Le provette rubate col Dna dei sardi, scattano diciassette avvisi di garanzia

Il procuratore di Lanusei Biagio Mazzeo ha chiesto la proroga delle indagini, partite con la denuncia di furto delle provette di Dna dal Parco Genos di Perdasdefogu nell’agosto 2016, e ha notificato 17 avvisi di garanzia nei confronti di altrettante persone responsabili a vario titolo dei reati di furto aggravato, peculato, abuso d’ufficio falsità materiale commessa da pubblico ufficiale e violazione di dati relativi alla privacy.

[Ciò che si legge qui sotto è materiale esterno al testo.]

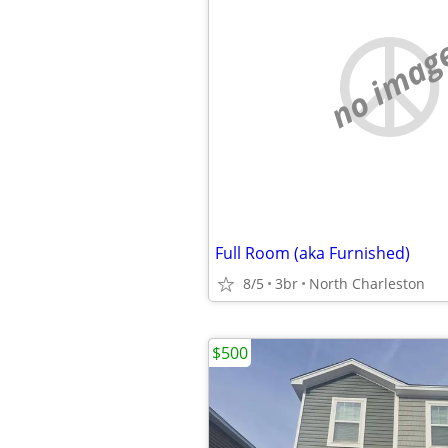
no imag
Full Room (aka Furnished)
8/5
3br
North Charleston
$500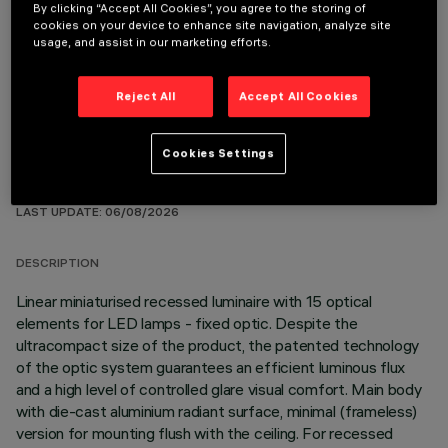
By clicking “Accept All Cookies”, you agree to the storing of
REQUIRED ACCESSORIES
cookies on your device to enhance site navigation, analyze site
usage, and assist in our marketing efforts.
It is necessary to order one of the required accessories to properly install and operate the product:
Reject All
Accept All Cookies
Cookies Settings
TECHNICAL DATA
LAST UPDATE: 06/08/2026
DESCRIPTION
Linear miniaturised recessed luminaire with 15 optical
elements for LED lamps - fixed optic. Despite the
ultracompact size of the product, the patented technology
of the optic system guarantees an efficient luminous flux
and a high level of controlled glare visual comfort. Main body
with die-cast aluminium radiant surface, minimal (frameless)
version for mounting flush with the ceiling. For recessed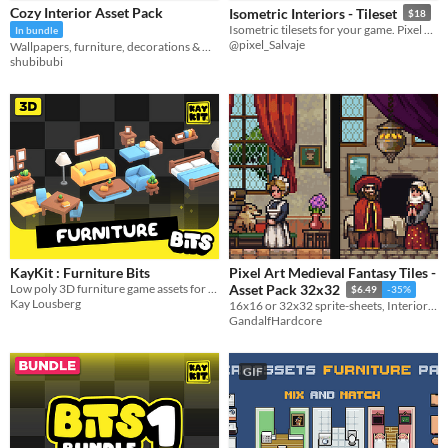
Cozy Interior Asset Pack
Isometric Interiors - Tileset
$18
Sprites
Isometric tilesets for your game. Pixel art isometric room.
In bundle
@pixel_Salvaje
Wallpapers, furniture, decorations & more!
Sound effects
shubibubi
Music
Textures
Characters
Tileset
Backgrounds
Fonts
KayKit : Furniture Bits
Pixel Art Medieval Fantasy Tiles -
Icons
Low poly 3D furniture game assets for building interiors and rooms
Asset Pack 32x32
$6.49
-35%
Kay Lousberg
16x16 or 32x32 sprite-sheets, Interior tiles, Outside tiles and Furniture tiles
User Interface (UI)
GandalfHardcore
Styles
2D
3D
Pixel Art
8-Bit
16-bit
1-bit
Low-poly
Voxel
GIF
Formats
16x16
32x32
FBX
PNG
MIDI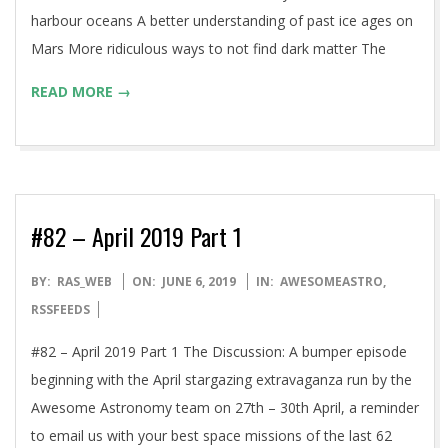
harbour oceans A better understanding of past ice ages on
Mars More ridiculous ways to not find dark matter The
READ MORE →
#82 – April 2019 Part 1
2019-
BY:
RAS_WEB
ON:
JUNE 6, 2019
IN:
AWESOMEASTRO
,
06-
RSSFEEDS
06
#82 – April 2019 Part 1 The Discussion: A bumper episode
beginning with the April stargazing extravaganza run by the
Awesome Astronomy team on 27th – 30th April, a reminder
to email us with your best space missions of the last 62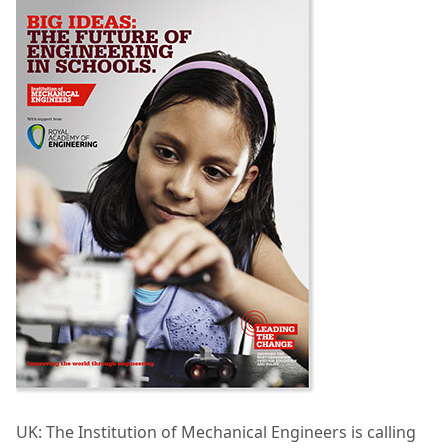
UK: The Institution of Mechanical Engineers is calling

Tra gli indagati vi sono amministratori e i presidenti che si sono succeduti negli anni nella SharDna Spa e nel Parco Genos, nonché i sindaci di alcuni Comuni che avevano concesso arbitrariamente l’accesso agli uffici dell’anagrafe comunali al fine della ricerca. Le provette sottratte erano circa 25mila, sulle 230mila conservate nel Parco, appartenenti a 14mila ogliastrini, utili per lo studio di una delle popolazioni più longeve del mondo ma anche le malattie ereditarie. Erano oltre 50 gli iscritti nel registro degli indagati ma per 36 la posizione penale è stata stralciata.

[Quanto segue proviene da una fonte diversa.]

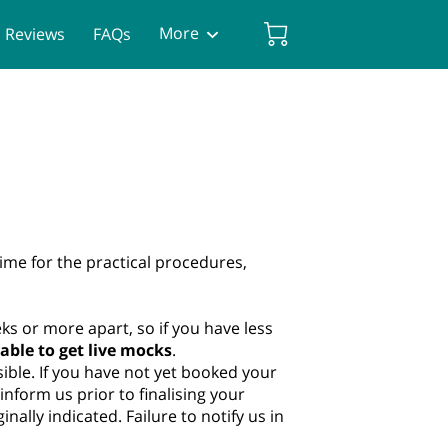
More
Reviews
FAQs
ime for the practical procedures,
eeks or more apart, so if you have less
able to get live mocks
.
ible. If you have not yet booked your
form us prior to finalising your
nally indicated. Failure to notify us in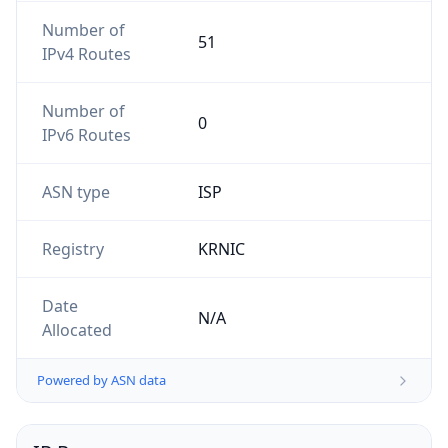
Number of
51
IPv4 Routes
Number of
0
IPv6 Routes
ASN type
ISP
Registry
KRNIC
Date
N/A
Allocated
Powered by ASN data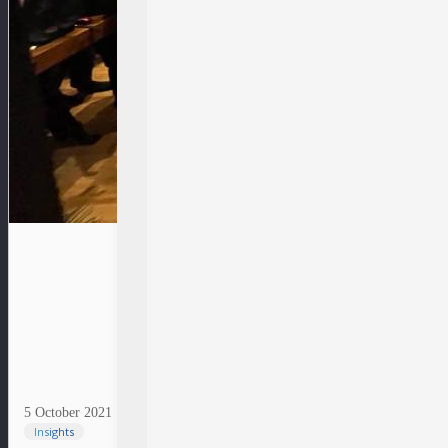
5 October 2021
Insights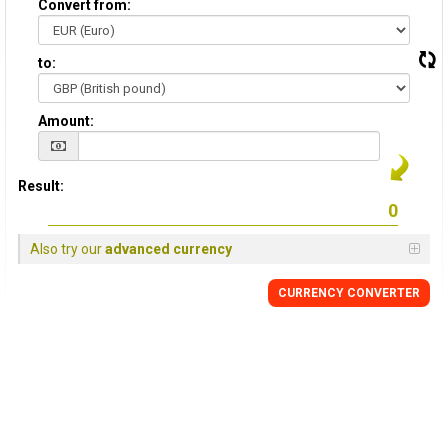
Convert from:
to:
Amount:
Result:
Also try our
advanced currency
CURRENCY
CONVERTER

Il caso delle provette rubate sembrava rientrato a settembre 2016, quando si accertò che le provette erano nel reparto di Oculistica dell’ospedale San Giovanni di Dio a Cagliari. A trasferirle sarebbe stato il professor Mario Pirastu, creatore della società Shardna e fino alla prima metà del 2016 era proprietaria del Parco genetico, nato agli inizi del Duemila su impulso del patron di Tiscali Renato Soru con l’obiettivo di studiare il Dna di una fra le popolazioni più longeve al mondo. Soru aveva infatti fondato la societò Shardna, poi fallita e acquistata lo scorso anno dalla società inglese Tiziana Life per 250mila euro. La vendita aveva suscitato malumori e polemiche in Ogliastra tra i cittadini che avevano donato il proprio Dna. Sulla vicenda era anche intervenuto il garante della Privacy che aveva stabilito che quelle informazioni genetiche potevano essere utilizzate solo con un nuovo consenso dei donatori. Consenso che alcuni hanno poi revocato. Pirastu era anche direttore dell’istituto di genetica del Cnr (Consiglio nazionale delle ricerche) e aveva riferito di aver disposto il trasferimento delle provette “per scopi scientifici”. Ma adesso ci sono diciassette avvisi di garanzia.

Il lavoro del pm Mazzeo era cominciato con la denuncia di una dipendente del Parco Genos: aveva scoperto che alcuni cassetti dei banchi frigo erano stati svuotati. La Procura di Lanusei aveva affidato le indagini al capitano Giuseppe Merola, comandante dei carabinieri di Jerzu. Il pubblico ministero potrebbe chiudere le indagini a breve: ora si attendono i risultati della perizia disposta dal sostituto procuratore sui computer sequestrati.